‘Extraordinary’ television begins March 1
Iowa Public Television is about to start its 16-day-long conversation with Iowans. If trends of past Festival events hold true, IPTV will lure viewers away from network and cable programming that station manager Daniel K. Miller says increasingly feature “scantily clad people who can walk over hot coals while eating a tarantula” – and raise more than $1 million to support more family-friendly programming in the process.
During Festival 2003, which runs March 1-16, IPTV will air what it calls “extraordinary television,” much of it with an Iowa theme. The IPTV faithful look forward to Festival with the same anticipation as for a holiday gathering with longtime friends, and between 15,000 and 17,000 of them will call in with pledges of financial support.
“It’s totally a two-way conversation about public television,” said Miller, a Des Moines native who described himself as a “station rat” who hung out at IPTV as a teenager then got a job there as a producer after getting his college degree 28 years ago. “It’s not just us talking. Pledges come with a comment as often as not, and that’s a pretty good-sized focus group.”

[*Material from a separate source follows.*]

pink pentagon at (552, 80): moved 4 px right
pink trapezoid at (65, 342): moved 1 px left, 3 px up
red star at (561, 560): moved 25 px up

Viewer comments run the gamut, from those supporting the “safe” programming they’re not afraid to allow their children to watch to words of praise for the “objective, unbiased and thoughtful” commentary offered on “The Newshour With Jim Lehrer,” said senior producer Duane Huey.

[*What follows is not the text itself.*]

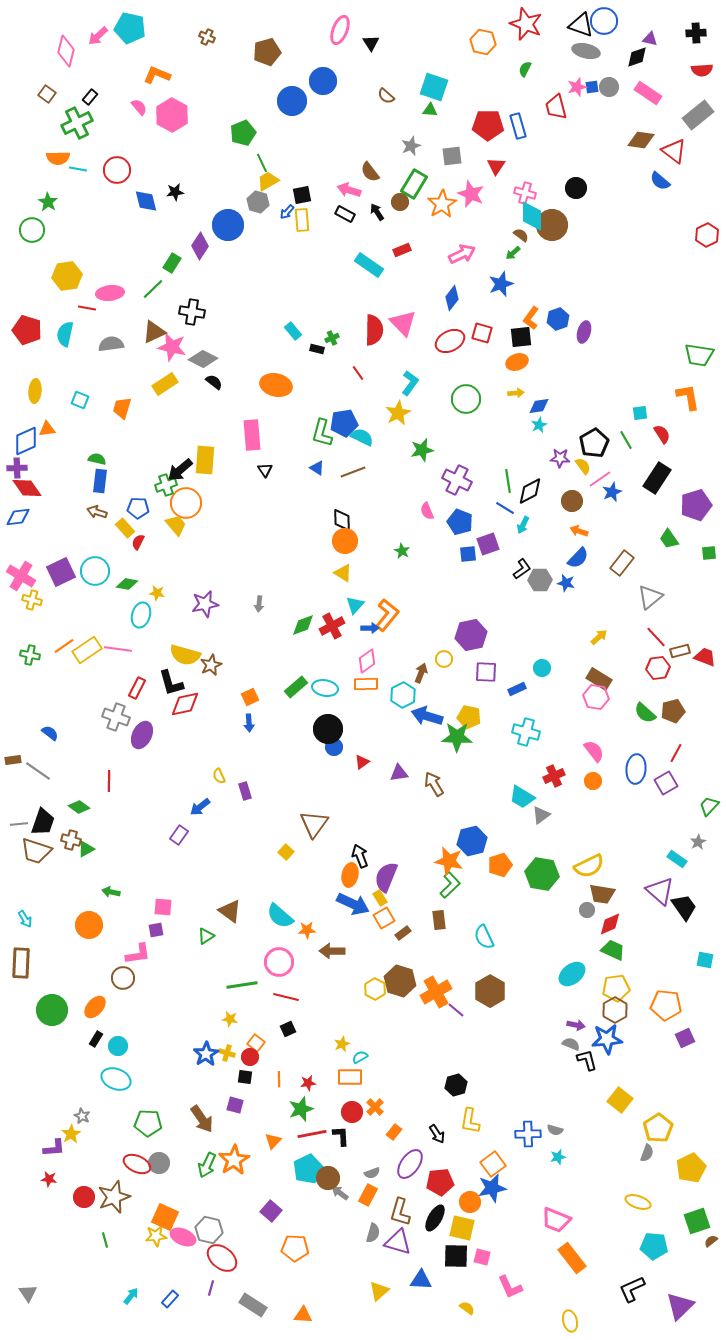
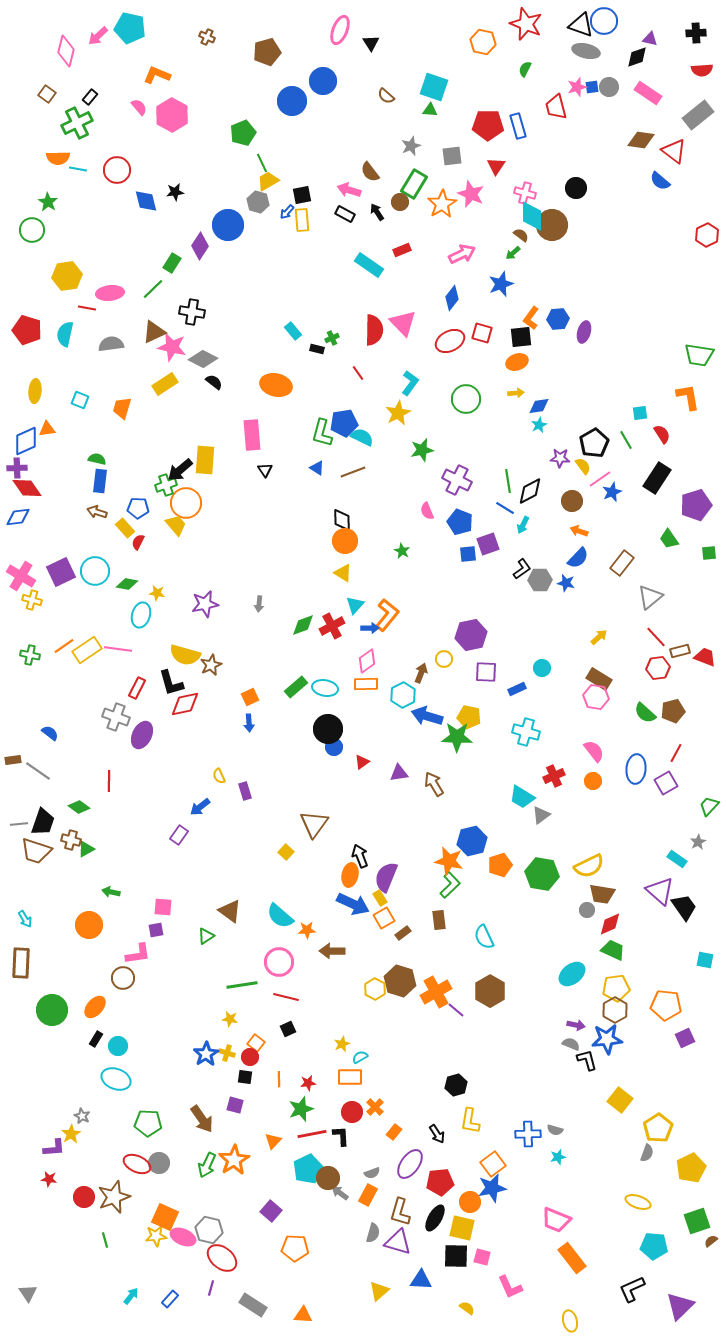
blue hexagon at (558, 319): rotated 15 degrees clockwise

“They love whatever show they are calling in on,” he said. “In a way, it’s kind of a vote for that program.”
Despite fears on the part of IPTV’s fund-raising arm, Friends of Iowa Public Television, that a slow economy might curb donations, Miller remains optimistic. “This year, everyone’s uncertain about the double whammy of the economy and world events, but I’m still hopeful,” he said.
The viewer donations are an important part of IPTV’s $16 million annual budget, 48 percent of which is funded with state appropriations. In fiscal year 2002, the statewide network received $7.8 million from the state, $3.3 million from members (including about $1 million raised during Festival), $1.5 million in community service grants, $1 million in federal grants, $1.2 million from underwriting and $1.2 million from other sources.
“This is a classic example of a public-private partnership that works,” Miller said. “Everybody plays a role – the feds, the state, the foundation members. Every single one of these legs is important for the table that is public TV. A drop in any one of them tilts the table.”
The IPTV table has been tilted by state budget cuts – 32 percent over two years – and as a result, programming has suffered. “Iowa This Weekend,” a summer show, has been cut. Overnight broadcasting has been eliminated, and the network’s stations sign off at 12:30 a.m. Changes also have been made in the number of college wrestling meets that are broadcast, as well as they way they are produced. Once a six-month program, “Iowa Press” runs only four months now. The station’s nightly coverage of the Iowa State Fair has been reduced from an hour to 30 minutes. “Without membership, everything I just mentioned would have been cut much worse,” Miller said. “If membership dollars dropped at the same time as government support, you’d see much less Iowa in public television.”
Miller said that though IPTV is publicly supported, it faces the same challenges as commercial media, both broadcast and print: “keeping up in a midst of a veritable explosion in media and maintaining a vision in the midst the cacophony of noise in the marketplace.”
“There’s so much on the print side, so much on the broadcast side and so much in the world between that’s called the Internet,” he said.
But IPTV’s viewers are loyal, and Miller and Huey don’t foresee a time when its independent, commercial-free programming won’t fill a need.
“The folks who began this network [in 1967] really thought TV ought to have an alternative to the white noise that mesmerizes or anesthetizes you as you mark time,” Miller said. “They were challenged to make a good show that mattered, and a lot of this state has grown up on that.”
Huey said programming with integrity that is not beholden to any commercial or political interests has struck a chord with Iowans. “People expect it of this enterprise because it began in this way,” he said.
Subtle programming changes, such as the time the Public Broadcasting Service moved its acclaimed “Exxon Mobil Masterpiece Theatre” from Sunday to Monday, are sure to prompt comments from viewers. Negative response was so great that the program was moved back to Sunday. IPTV also tinkered some with its evening lineup, shifting the “Nightly Business Report,” “BBC World News” and the popular British sitcoms.
“We tend to listen and try to respond as best we can,” Miller said. “Networks don’t have a choice when they run ‘Bachelorette,’ but here we do, much more than our commercial colleagues.”
Rich as its 36-year history is with more than 250 awards recognizing excellence in production, leadership and public service, Miller thinks IPTV’s best days may lie in the future. The network will ask for an extension of the May deadline to begin offering digital and high-definition television to its viewers, and Miller is confident the Federal Communications Commission will grant it. Adding digital and HDTV service so will cost about $40 million, and the state and federal governments have pledged $12 million and $1.8 million, respectively.
Digital television will allow the network to broadcast several programs simultaneously and thus increase its daytime programming fivefold. In the HDTV mode, the technology provides CD-quality sound and a detailed image with a clarity that is about five times that displayed on standard-definition television sets.